Le costó superar lo que le sucedió a Gabriel, pero lo más difícil fue lidiar con la familia y allegados de su amigo, y con los mudos reproches que aún continuaban dirigiéndole. Parecía que le consideraban culpable de su muerte, tanto o más que a los matones.

Alguien se le acercó lentamente y posó una mano sobre su hombro. La mano era ligera y delicada, envuelta en cierto olor a perfume. Notó que alguien se sentaba junto a él y le oyó decir:

—No te lamentes tanto; no fue culpa tuya… —era una voz suave, casi como producto de su imaginación, y no pudo evitar sentir que eran alucinaciones.

—Sí, sí fue culpa mía… No hice lo suficiente, podría…

—No pudiste hacer más, así que no puedes culparte por hacer lo correcto.

—Haber hecho lo correcto fue lo que se llevó por delante a mi amigo. Luego, hacer lo correcto no siempre está libre de culpa.

—Quienes mataron a tu amigo fueron dos hombres de carne y hueso. No fuiste tú.

—¿No eres producto de mi mente?

—No, no lo soy… No sé cómo has llegado hasta aquí, pero parece que vienes de lejos. Hace mucho que no te veía —los borrones se hacían más nítidos, los objetos cercanos iban cobrando forma y la silueta iba dibujándose con claridad junto a él.

Era una vieja amiga a la que llevaba años sin ver: Susana. Pensó que sus bamboleos por la acera debían de haberlo alejado más de su destino de lo que pensaba… ¿Se estaría volviendo loco?

Susana continuó:

—Recuerdo cuando éramos pequeños y vivíamos justo en la casa de allí —hizo una pausa, señalando la fachada de lo que una vez fue el edificio de su infancia—. ¿Te acuerdas de lo bien que lo pasábamos juntos? De aquella vez que recogimos un gatito…-. Pedro asintió levemente, mientras su memoria se llenaba de imágenes-. No dijimos nada a nuestros padres, y tras un tiempo, como no le cuidamos bien se murió —pronunció cada palabra con tranquilidad, y mientras hablaba tenía clavada la mirada en el jardín donde ambos solían jugar—. Lloré toda la tarde y me eché la culpa, pero tú tuviste claro que no fuimos responsables.

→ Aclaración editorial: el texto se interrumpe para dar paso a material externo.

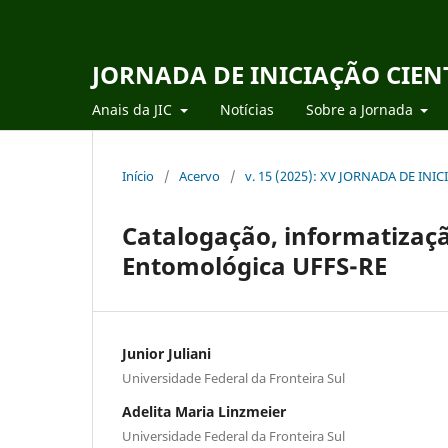
JORNADA DE INICIAÇÃO CIEN
Anais da JIC
Notícias
Sobre a Jornada
Início
/
Acervo
/
v. 15 (2025): XV JORNADA DE IN
Catalogação, informatizaçã
Entomológica UFFS-RE
Junior Juliani
Universidade Federal da Fronteira Sul
Adelita Maria Linzmeier
Universidade Federal da Fronteira Sul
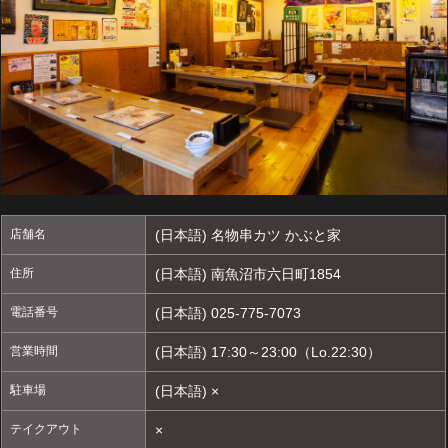
店舗名
(日本語) 名物串カツ かぶと家
住所
(日本語) 南魚沼市六日町1854
電話番号
(日本語) 025-775-7073
営業時間
(日本語) 17:30～23:00（Lo.22:30）
駐車場
(日本語) ×
テイクアウト
×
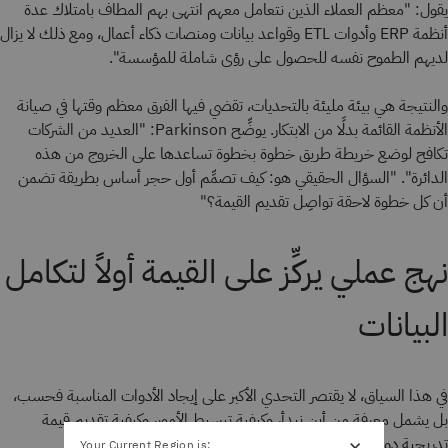
يقول: "معظم العملاء الذين نتعامل معهم انتهى بهم المطاف بامتلاك عدة
أنظمة ERP وأدوات ETL وقواعد بيانات ومنصات ذكاء أعمال، ومع ذلك لا يزال
لديهم الطموح نفسه للحصول على رؤى شاملة للمؤسسة".
والنتيجة هي بيئة مليئة بالتحديات، تقضي فيها الفرق معظم وقتها في صيانة
الأنظمة القائمة بدلًا من الابتكار. يوضِّح Parkinson: "العديد من الشركات
تكافح لوضع خريطة طريق خطوة بخطوة تساعدها على الخروج من هذه
الدائرة". "السؤال الحقيقي هو: كيف تصمِّم أول حجر أساس بطريقة تضمن
أن كل خطوة لاحقة تواصِل تقديم القيمة؟"
نهج عملي يركِّز على القيمة أولاً لتكامل
البيانات
في هذا السياق، لا يقتصر التحدي الأكبر على إيجاد الأدوات المناسبة فحسب،
بل يشمل معرفة من أين نبدأ، وكيفية تبسيط الأمور، وكيفية تقديم قيمة
×
تدريجية دون الانخراط في مشاريع تحوُّل طويلة الأمد.
Your Current Region is:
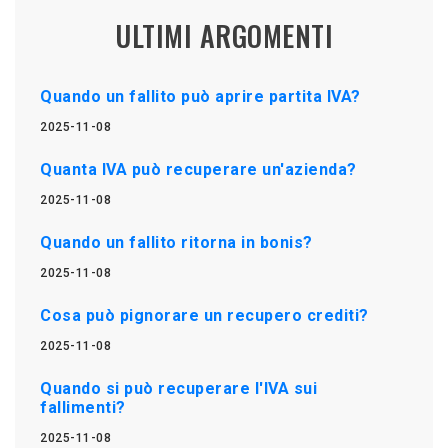
ULTIMI ARGOMENTI
Quando un fallito può aprire partita IVA?
2025-11-08
Quanta IVA può recuperare un'azienda?
2025-11-08
Quando un fallito ritorna in bonis?
2025-11-08
Cosa può pignorare un recupero crediti?
2025-11-08
Quando si può recuperare l'IVA sui
fallimenti?
2025-11-08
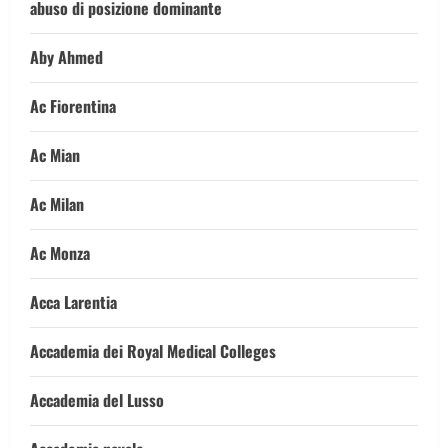
abuso di posizione dominante
Aby Ahmed
Ac Fiorentina
Ac Mian
Ac Milan
Ac Monza
Acca Larentia
Accademia dei Royal Medical Colleges
Accademia del Lusso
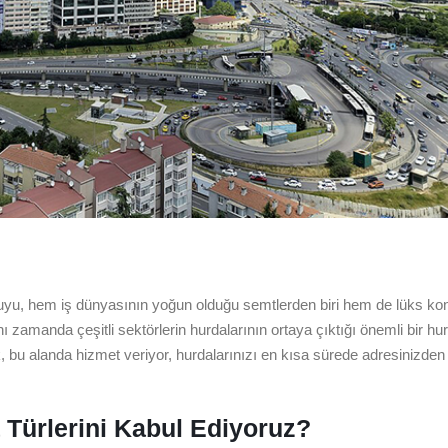
likuyu, hem iş dünyasının yoğun olduğu semtlerden biri hem de lüks ko
nı zamanda çeşitli sektörlerin hurdalarının ortaya çıktığı önemli bir hu
k, bu alanda hizmet veriyor, hurdalarınızı en kısa sürede adresinizden 
 Türlerini Kabul Ediyoruz?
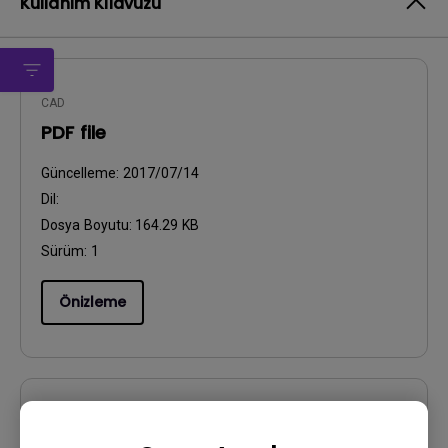
Kullanım Kılavuzu
CAD
PDF file
Güncelleme:
2017/07/14
Dil:
Dosya Boyutu:
164.29 KB
Sürüm:
1
Önizleme
Kullanıcı El Kitabı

—No es lo mismo un gato que Gabriel…

—Sí es lo mismo si te culpas de algo en lo que, hicieras lo que hicieses, alguien saldría perdiendo. Además, me dijiste que, si me empeñaba en ser la culpable, compartiríamos la culpa los dos, y me ayudaste a olvidarme de ello. Ahora yo quiero hacer lo mismo.

Con decisión, Susana le ayudó a levantarse y le acompañó durante el largo camino a casa.